Material for this task Block Start

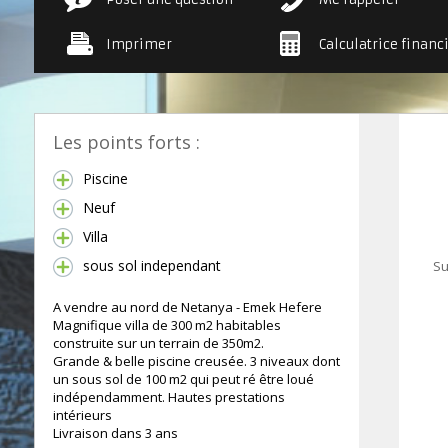
Imprimer
Calculatrice financ
Les points forts :
Piscine
Neuf
Villa
sous sol independant
Su
A vendre au nord de Netanya - Emek Hefere
Magnifique villa de 300 m2 habitables
construite sur un terrain de 350m2.
Grande & belle piscine creusée. 3 niveaux dont
un sous sol de 100 m2 qui peut ré être loué
indépendamment. Hautes prestations
intérieurs
Livraison dans 3 ans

Material for this task Block End

*Task instructions*. In the records above, locate every line with the string "sous" and copy it.

*Written response*.
sous sol independant
un sous sol de 100 m2 qui peut ré être loué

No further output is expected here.